Olivier s’affiche, s’expose, au risque de se surexposer mais ça n’est pas qu’un jeu il y a sous le faiseur de vin affiché un gars qui a du cœur et un réel amour de la terre. Fort de cette intuition, et mes copines attesteront que j’en suis bien doté, il ne me restait plus qu’à soumettre Olivier, non pas à mes questions mais au plaisir d’une vraie conversation à bâtons rompus autour d’une table, fourchettes et couteaux, verres bien emplis qui délient l’esprit. Rendez-vous pris sur les hauteurs de Paris, du côté d’Abbesses un midi pour déjeuner. Je rejoins Olivier et nous marchons sur les pavés disjoints d’une de ces petites rues de la Butte qui mènent à la rue Lepic, tout en haut, au-dessus du Moulin de la Galette où Antoine Westermann vient d’ouvrir Coq’rico. Nous bavardons et tout à coup je me viande lourdement, mon pied droit ayant glissé sur un pavé. Olivier, en bon deuxième ligne, s’en veut de n’avoir pu me rattraper afin d’éviter ma chute, par ailleurs sans gravité. Ça c’est Olivier, l’esprit d’équipe, le bon geste, la solidarité. Arrivé à Coq’rico nous nous installons à la table d’hôte tout au fond, à un bout, à l’autre un couple déjà installé. Commande d’un poulet de Challans, des œufs en entrée et une bouteille de côte roannaise proposée par Olivier. Le décor est planté et nous sommes idéalement en situation de tenir une vraie conversation.

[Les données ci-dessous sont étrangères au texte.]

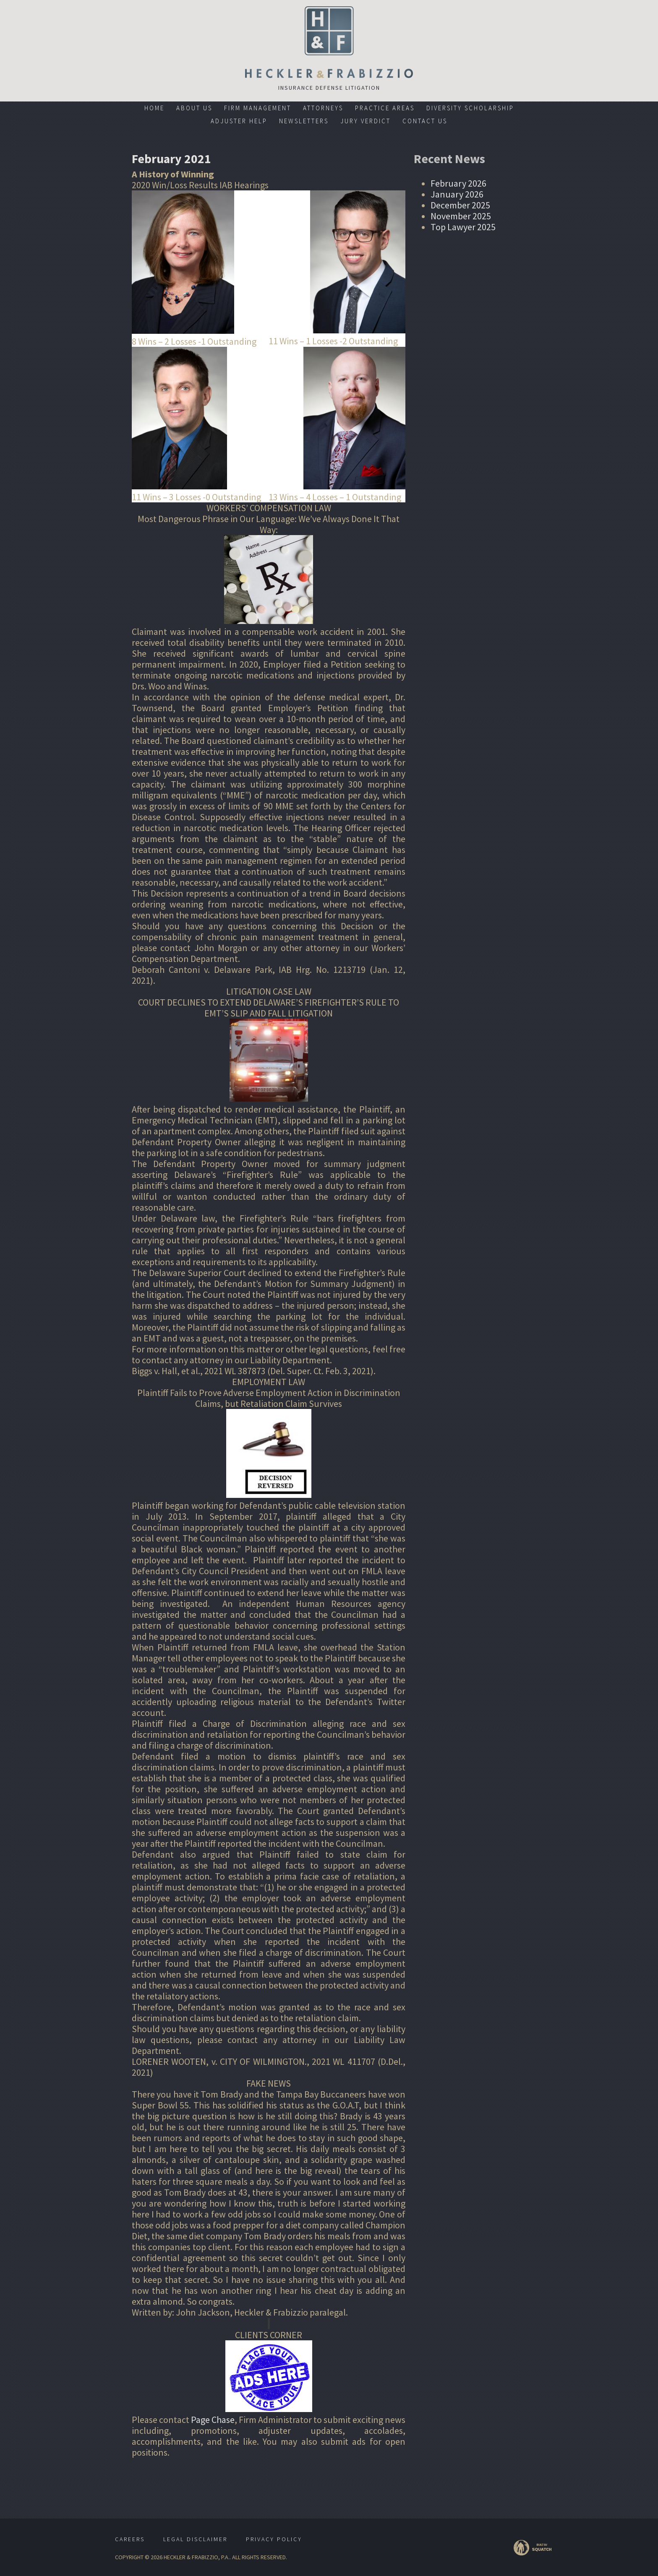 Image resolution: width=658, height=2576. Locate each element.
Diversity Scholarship (470, 108)
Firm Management (257, 108)
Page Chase (213, 2419)
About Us (194, 108)
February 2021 (172, 158)
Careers (130, 2539)
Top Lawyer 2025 (463, 227)
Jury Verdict (365, 121)
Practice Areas (385, 108)
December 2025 (460, 205)
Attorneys (323, 108)
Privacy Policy (274, 2539)
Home (154, 108)
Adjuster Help (239, 121)
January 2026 (457, 194)
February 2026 (458, 183)
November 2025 (461, 216)
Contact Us (424, 121)
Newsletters (304, 121)
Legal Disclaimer (195, 2539) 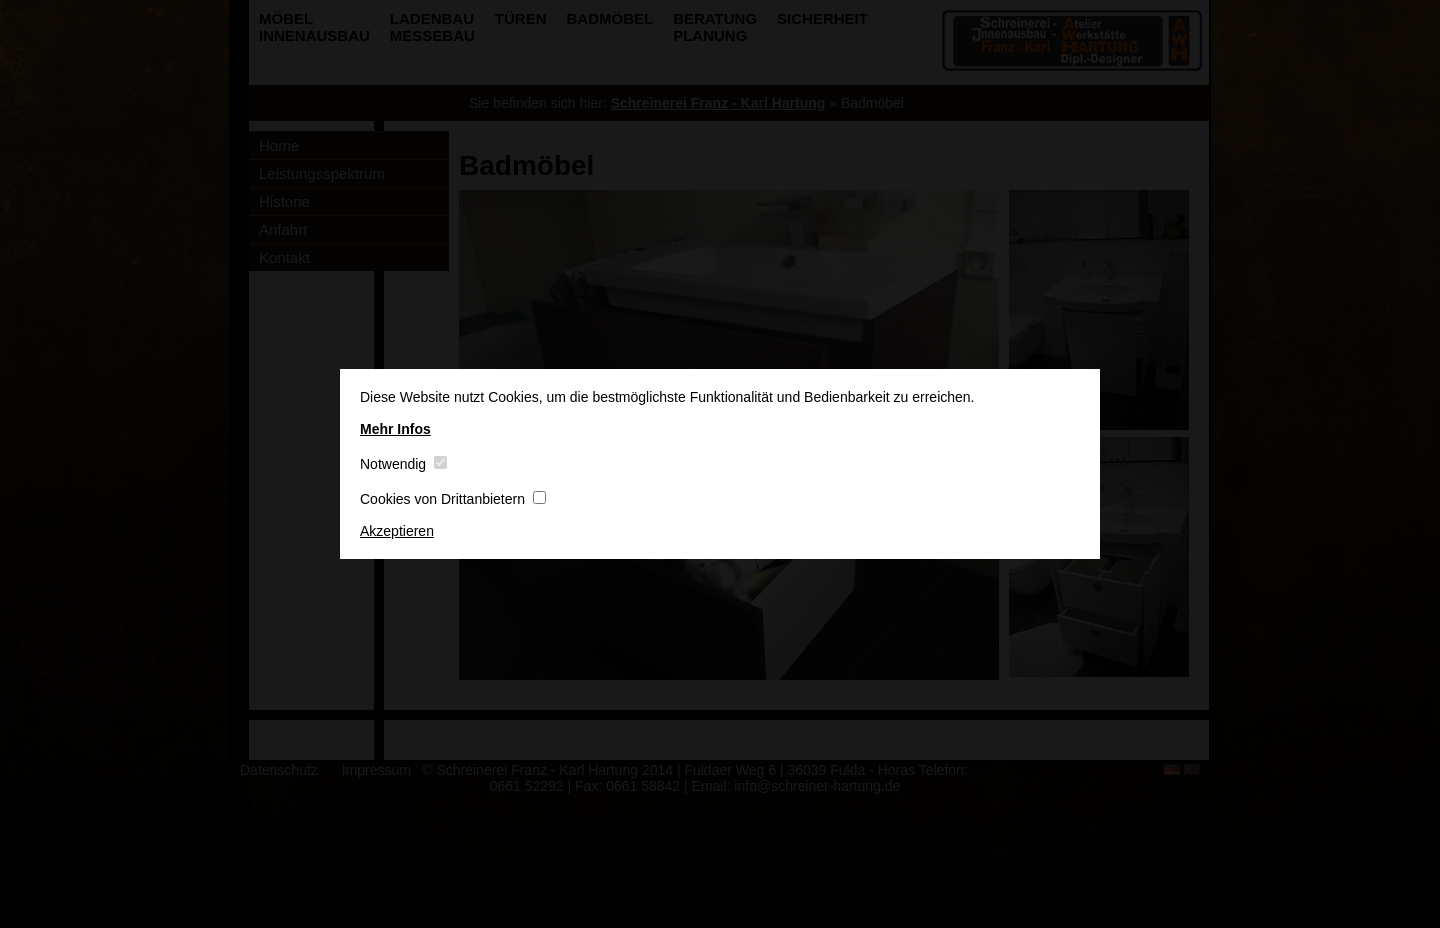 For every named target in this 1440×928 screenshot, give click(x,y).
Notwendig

J’ai pris, une fois n’est pas coutume, des notes afin de ne pas me planter mais, comme ça fait quelques mois de ça, elles me paraissent bien maigres sans liens. Peu importe, plus que le détail des paroles c’est la musique qui compte et d'elle je me souviens bien. Ce qui me frappe tout d’abord c’est qu’Olivier est certes né dans un milieu viticole, Vérac le château du Pontet, mais son père est membre de l’UNCAC, l’Union Nationale des Coopératives d’Approvisionnement et de Céréales, la coopération, le mutualisme, il relance le bœuf de Bazas. Avec Olivier il est facile de parler d’autre chose que du vin, sa culture est aussi agricole. Même que nous abordons un instant ma mission laitière, le monde est petit pour ceux qui veulent bien ouvrir portes et fenêtres. Le père d’Olivier créera aussi Sol Dive, une belle marque de melon. Bien sûr Olivier s’intéresse au vin, tout comme Michel Rolland, il passe par le lycée agricole de Saintes l’Oisellerie mais comme il le dit c’est le temps de l’insouciance, Cognac, Martell, il joue au rugby, rejoint le Bataillon de Joinville pour faire son service militaire, y côtoie, Gérard Bertrand, Aubin Hueber, Olivier Roumat. Une autre époque, un temps où l’on forgeait des jeunes hommes dans des principes qu’on a aujourd’hui trop tendance à railler. Olivier rejoint le SBUC à Bordeaux. Sans doute ne suis-je pas exhaustif et ma chronologie est un peu ollé, ollé, mais il y a un temps pour tout et celui-ci pour Olivier lui permet aujourd’hui, permettez-moi l’image, d’émerger de la mêlée avec une belle part d’humanité, d’épaisseur humaine qui allie le goût de la compétition avec une forme de respect de l’environnement humain.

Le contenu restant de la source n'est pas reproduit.